Who needs praise?

Have you ever noticed that some managers are loathe to praise their employees? You’d think they had to pay for every compliment out of their own pocket! We’ve learned that praise, positive reinforcement, has proven to be one of the best ways to motivate stellar performance yet we still find managers hiding behind these classic excuses.
“I don’t have to praise them. Their pay is their praise.”
“So long as I’m not getting on their case they know they’re doing a good job.”
“I don’t have time to praise them!”
And perhaps the scariest of all, “Hey, nobody’s praising me!”
Talk about symptoms of a dysfunctional workplace!

There are some people who don’t like or are uncomfortable with praise. It’s important to recognize if you have someone like this on your team, but for the most part, people want praise the way teenagers want the iPhone5. People are feedback junkies and once they’ve gotten a taste of it, they want more. I knew someone who said he’d work harder for a thank you than a hundred dollar bill. Because he’d forget what he spent the hundred on but he’d remember the praise for years. Another worker described in detail how one time at a corporate event, an executive vice president clapped him on the shoulder, called him by name and thanked him for something he’d done on the job earlier that week. He described it so vividly, I asked when this had happened. He told me it was seven years ago. Time hadn’t diminished the impact of this reward. He still talked about the time Frankie T. had called him by name.

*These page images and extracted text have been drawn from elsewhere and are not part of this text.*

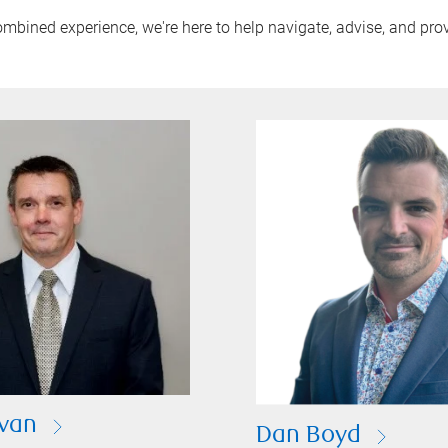
mbined experience, we're here to help navigate, advise, and pro
ivan
Dan Boyd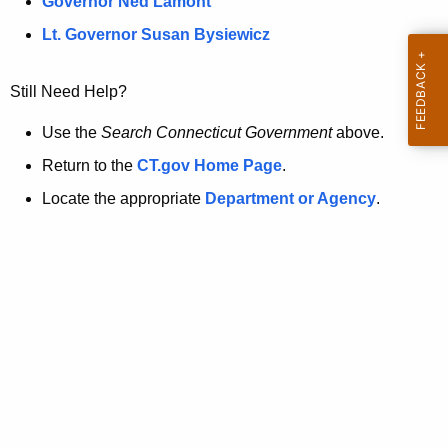
a
Governor Ned Lamont
.
t
g
Lt. Governor Susan Bysiewicz
o
p
v
Still Need Help?
a
g
Use the
Search Connecticut Government
above.
e
Return to the
CT.gov Home Page
.
i
Locate the appropriate
Department or Agency
.
s
n
o
l
o
n
g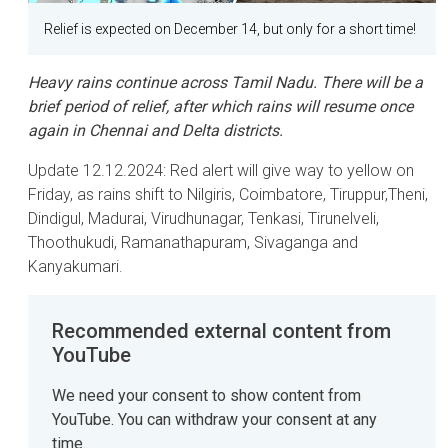
Relief is expected on December 14, but only for a short time!
Heavy rains continue across Tamil Nadu. There will be a
brief period of relief, after which rains will resume once
again in Chennai and Delta districts.
Update 12.12.2024: Red alert will give way to yellow on
Friday, as rains shift to Nilgiris, Coimbatore, Tiruppur,Theni,
Dindigul, Madurai, Virudhunagar, Tenkasi, Tirunelveli,
Thoothukudi, Ramanathapuram, Sivaganga and
Kanyakumari.
Recommended external content from
YouTube
We need your consent to show content from
YouTube. You can withdraw your consent at any
time.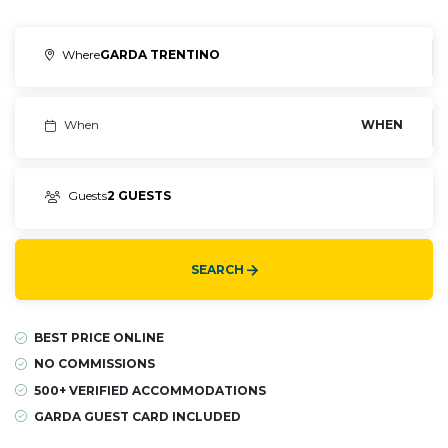
Where
GARDA TRENTINO
When
WHEN
Guests
2 GUESTS
SEARCH
BEST PRICE ONLINE
NO COMMISSIONS
500+ VERIFIED ACCOMMODATIONS
GARDA GUEST CARD INCLUDED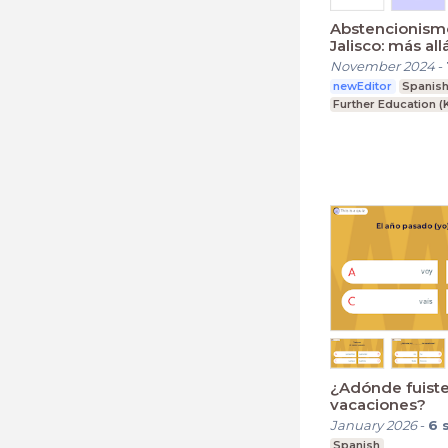
Abstencionismo
Jalisco: más all
estereotipos
November 2024
-
newEditor
Spanis
Further Education (
¿Adónde fuist
vacaciones?
January 2026
-
6
Spanish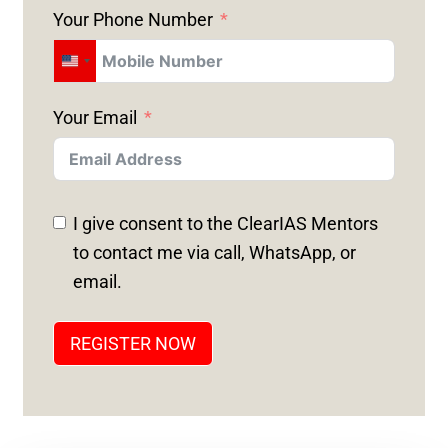
Your Phone Number
U
N
Your Email
I
T
E
D
I give consent to the ClearIAS Mentors
S
to contact me via call, WhatsApp, or
T
email.
A
T
REGISTER NOW
E
S
+
1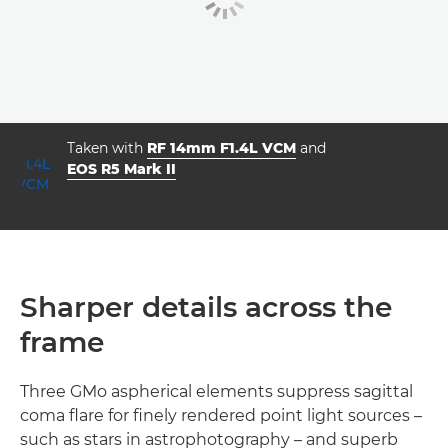
Taken with
RF 14mm F1.4L VCM
and
EOS R5 Mark II
aperture
shutter speed
ISO



f/1.4
10.0
100
Sharper details across the
frame
Three GMo aspherical elements suppress sagittal
coma flare for finely rendered point light sources –
such as stars in astrophotography – and superb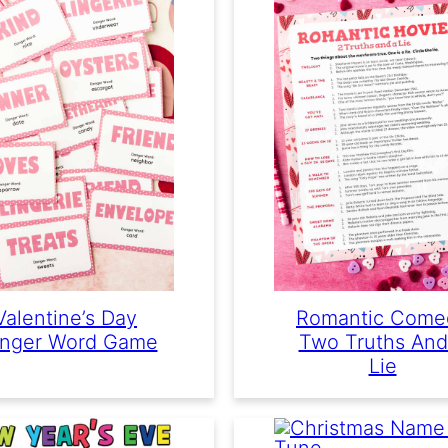
Valentine’s Day
Romantic Come
nger Word Game
Two Truths And
Lie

There are few more effective things managers can do to improve employees’ performance than to praise them. Managers worry that the staff will become complacent, but that’s just another excuse. As Steven Covey put it, “Catch them doing something right.” Recognizing your staff when they do something good and complimenting them on it is like making deposits in a managerial credibility bank. Then when (not if) you have to give constructive feedback, it will be surprisingly easier. Don’t worry that they’ll think you’re being hypocritical. So long as you are sincere when you give praise and honest when giving constructive, your staff will be dedicated to a manager who treats them with respect and is honestly looking out for their best interests.

Promoted for the wrong reason

This may sound odd but too many managers get promoted for the wrong reason. They get promoted because they’re good at their job. The problem is that they don’t get promoted because they’ll be good managers.

This can have a seriously detrimental effect on their businesses. Let’s say you have a really good salesperson and you promote her to be a sales manager. The very skills that made her good at sales contradict the skills necessary to be a good manager. Good salespeople tend to be solo operators, Lone Rangers. They are motivated by closing the deal, winning recognition for their sales numbers, large commissions, and praise for their sales acumen. They are interested in personal glory, winning, beating out the competition. They’re the rock stars. Now let’s look at the skill set of the sales manager.  Y’know, the one responsible for herding all those rock stars into a band.

The sales manager must be good at team building, collaboration, self-sacrifice,  and making sure everybody gets across the finish line successfully. Exactly the opposite of everything that made this person successful in their past job. So what happens? The polar opposite of win-win (funny how nobody ever talks about “lose-lose”), which is zero sum. And zero is what you’ll wind up getting from the team unlucky enough to have this prima donna as the manager. Because now you have an unprepared manager who is poorly motivated to manage the team and you’ve lost your best salesperson to boot!

You do need someone with good sales skills, or whatever technical skill in which the department is involved, to have the credibility to lead the team. Look just a little further down the food chain. Pick your second or third best salesperson. Do whatever necessary assessments you have to do to find out which one might be motivated more by the success of the team instead of individual recognition. Make that person the new manager. Then, to make sure your top person doesn’t feel snubbed, meet with that salesperson and tell her that she wouldn’t have wanted the position anyway because she couldn’t afford the cut in pay!